** Exercise requirements **
Read the records below. Copy each line where the string "přináší" occurs.

** Input data **
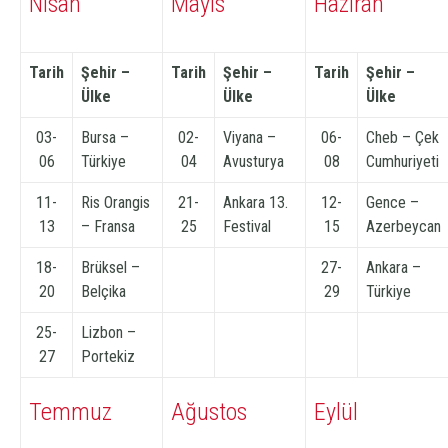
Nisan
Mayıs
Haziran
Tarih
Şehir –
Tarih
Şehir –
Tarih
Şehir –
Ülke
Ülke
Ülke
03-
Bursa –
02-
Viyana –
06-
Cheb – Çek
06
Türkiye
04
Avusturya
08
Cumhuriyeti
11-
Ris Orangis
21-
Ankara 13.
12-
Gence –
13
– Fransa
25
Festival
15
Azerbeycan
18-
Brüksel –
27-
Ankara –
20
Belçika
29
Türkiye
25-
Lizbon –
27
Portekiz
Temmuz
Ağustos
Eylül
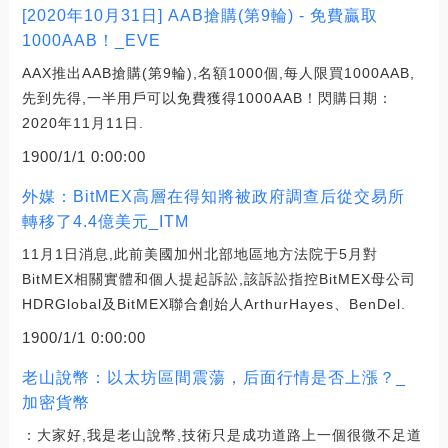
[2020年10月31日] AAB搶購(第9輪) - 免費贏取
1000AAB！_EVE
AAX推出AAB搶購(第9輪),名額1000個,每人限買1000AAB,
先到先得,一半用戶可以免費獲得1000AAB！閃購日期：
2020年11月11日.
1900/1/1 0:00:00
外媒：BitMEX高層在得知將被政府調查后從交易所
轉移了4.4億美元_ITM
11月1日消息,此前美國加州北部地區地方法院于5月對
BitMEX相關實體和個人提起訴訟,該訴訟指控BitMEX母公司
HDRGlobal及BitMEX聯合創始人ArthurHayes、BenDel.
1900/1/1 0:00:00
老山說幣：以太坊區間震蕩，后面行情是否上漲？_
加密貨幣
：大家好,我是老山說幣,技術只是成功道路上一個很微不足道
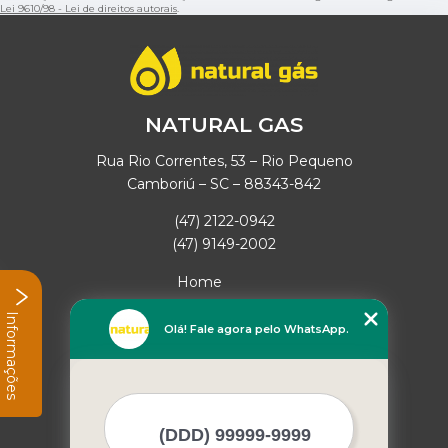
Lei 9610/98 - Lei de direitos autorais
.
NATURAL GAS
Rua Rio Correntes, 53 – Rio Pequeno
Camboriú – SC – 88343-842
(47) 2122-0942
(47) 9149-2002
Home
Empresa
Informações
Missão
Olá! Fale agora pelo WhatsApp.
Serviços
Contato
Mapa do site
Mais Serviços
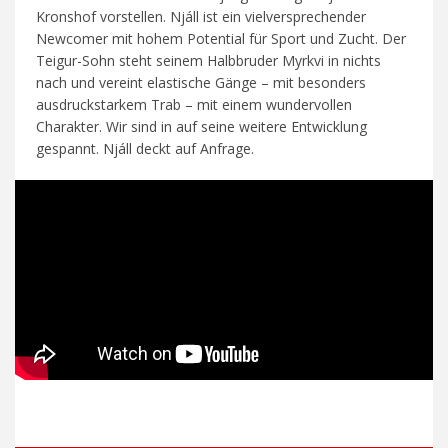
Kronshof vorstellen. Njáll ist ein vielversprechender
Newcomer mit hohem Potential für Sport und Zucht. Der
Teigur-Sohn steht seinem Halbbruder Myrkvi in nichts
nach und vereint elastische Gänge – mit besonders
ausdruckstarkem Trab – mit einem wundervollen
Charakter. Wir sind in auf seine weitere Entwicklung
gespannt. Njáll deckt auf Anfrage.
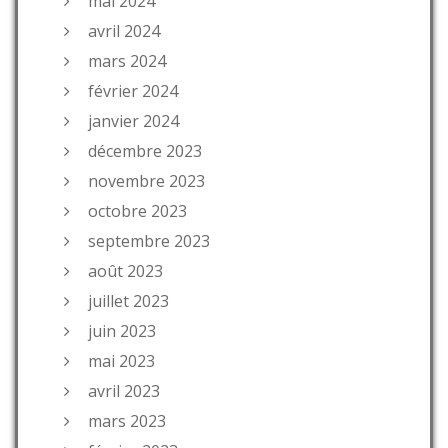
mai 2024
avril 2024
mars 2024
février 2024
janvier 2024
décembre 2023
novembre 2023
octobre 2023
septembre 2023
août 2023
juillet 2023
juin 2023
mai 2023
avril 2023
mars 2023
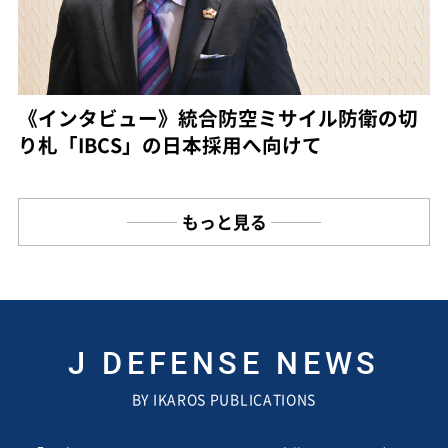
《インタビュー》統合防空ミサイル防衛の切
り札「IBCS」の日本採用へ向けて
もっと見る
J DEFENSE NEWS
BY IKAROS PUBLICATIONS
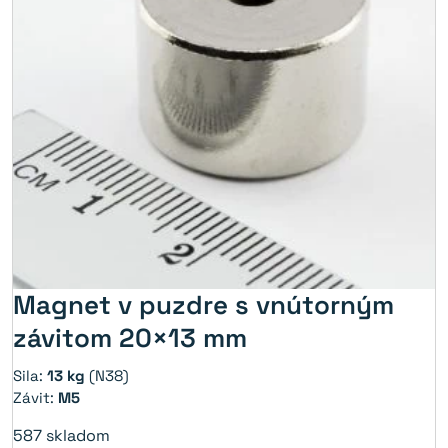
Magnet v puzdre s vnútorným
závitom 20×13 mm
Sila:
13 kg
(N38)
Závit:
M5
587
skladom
* * *
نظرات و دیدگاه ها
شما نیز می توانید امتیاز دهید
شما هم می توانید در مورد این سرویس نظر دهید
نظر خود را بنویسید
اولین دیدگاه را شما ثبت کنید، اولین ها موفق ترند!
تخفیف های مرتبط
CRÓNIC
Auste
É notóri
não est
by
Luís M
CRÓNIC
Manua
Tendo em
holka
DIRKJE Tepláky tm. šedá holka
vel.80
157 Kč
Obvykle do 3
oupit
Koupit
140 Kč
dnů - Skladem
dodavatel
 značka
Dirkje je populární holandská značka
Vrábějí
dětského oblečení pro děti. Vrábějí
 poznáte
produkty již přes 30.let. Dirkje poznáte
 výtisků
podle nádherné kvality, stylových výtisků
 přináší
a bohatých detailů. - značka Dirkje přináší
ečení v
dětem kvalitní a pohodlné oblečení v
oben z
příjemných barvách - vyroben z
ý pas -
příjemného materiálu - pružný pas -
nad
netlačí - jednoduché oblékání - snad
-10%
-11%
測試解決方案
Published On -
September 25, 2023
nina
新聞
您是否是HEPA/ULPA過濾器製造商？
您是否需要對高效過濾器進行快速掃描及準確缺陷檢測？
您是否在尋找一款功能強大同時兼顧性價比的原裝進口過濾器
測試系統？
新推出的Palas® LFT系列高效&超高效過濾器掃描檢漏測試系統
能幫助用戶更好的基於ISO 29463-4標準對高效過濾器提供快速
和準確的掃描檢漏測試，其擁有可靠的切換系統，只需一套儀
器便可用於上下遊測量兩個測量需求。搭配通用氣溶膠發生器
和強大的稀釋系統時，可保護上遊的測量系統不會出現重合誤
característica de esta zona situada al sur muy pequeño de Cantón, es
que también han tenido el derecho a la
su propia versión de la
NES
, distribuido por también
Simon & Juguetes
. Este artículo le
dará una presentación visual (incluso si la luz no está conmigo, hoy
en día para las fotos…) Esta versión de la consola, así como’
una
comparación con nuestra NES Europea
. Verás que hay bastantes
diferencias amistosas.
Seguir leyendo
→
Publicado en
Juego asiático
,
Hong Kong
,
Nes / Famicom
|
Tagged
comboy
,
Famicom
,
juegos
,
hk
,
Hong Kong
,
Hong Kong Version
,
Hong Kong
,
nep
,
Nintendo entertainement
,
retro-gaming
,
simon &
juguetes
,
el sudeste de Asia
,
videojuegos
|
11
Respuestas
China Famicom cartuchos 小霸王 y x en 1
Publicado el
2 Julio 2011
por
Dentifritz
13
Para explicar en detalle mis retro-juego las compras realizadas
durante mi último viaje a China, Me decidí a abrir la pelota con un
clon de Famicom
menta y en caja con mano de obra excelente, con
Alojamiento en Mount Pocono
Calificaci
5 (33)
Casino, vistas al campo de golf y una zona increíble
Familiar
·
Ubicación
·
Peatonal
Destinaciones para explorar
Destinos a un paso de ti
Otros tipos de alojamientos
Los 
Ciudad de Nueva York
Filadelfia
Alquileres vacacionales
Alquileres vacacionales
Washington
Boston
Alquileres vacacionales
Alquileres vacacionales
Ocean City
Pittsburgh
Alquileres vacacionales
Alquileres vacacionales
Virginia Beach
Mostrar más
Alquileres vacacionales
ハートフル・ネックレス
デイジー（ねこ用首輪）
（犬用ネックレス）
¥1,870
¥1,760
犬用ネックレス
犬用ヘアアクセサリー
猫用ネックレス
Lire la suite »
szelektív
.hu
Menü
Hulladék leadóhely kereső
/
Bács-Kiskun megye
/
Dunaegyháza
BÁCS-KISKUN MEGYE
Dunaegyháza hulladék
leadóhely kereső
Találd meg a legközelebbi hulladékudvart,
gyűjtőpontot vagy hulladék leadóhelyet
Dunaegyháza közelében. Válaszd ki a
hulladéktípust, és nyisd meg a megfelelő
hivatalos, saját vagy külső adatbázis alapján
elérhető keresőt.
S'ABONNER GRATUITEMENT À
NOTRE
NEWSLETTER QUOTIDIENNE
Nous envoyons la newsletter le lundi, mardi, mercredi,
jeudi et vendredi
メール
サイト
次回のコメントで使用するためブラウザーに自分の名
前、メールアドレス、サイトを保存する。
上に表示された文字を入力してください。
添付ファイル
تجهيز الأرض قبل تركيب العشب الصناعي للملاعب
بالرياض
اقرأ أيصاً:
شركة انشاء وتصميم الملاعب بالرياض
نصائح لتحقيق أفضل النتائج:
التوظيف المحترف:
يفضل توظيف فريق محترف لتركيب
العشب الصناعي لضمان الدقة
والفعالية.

** Response to the exercise **
 přináší
a bohatých detailů. - značka Dirkje přináší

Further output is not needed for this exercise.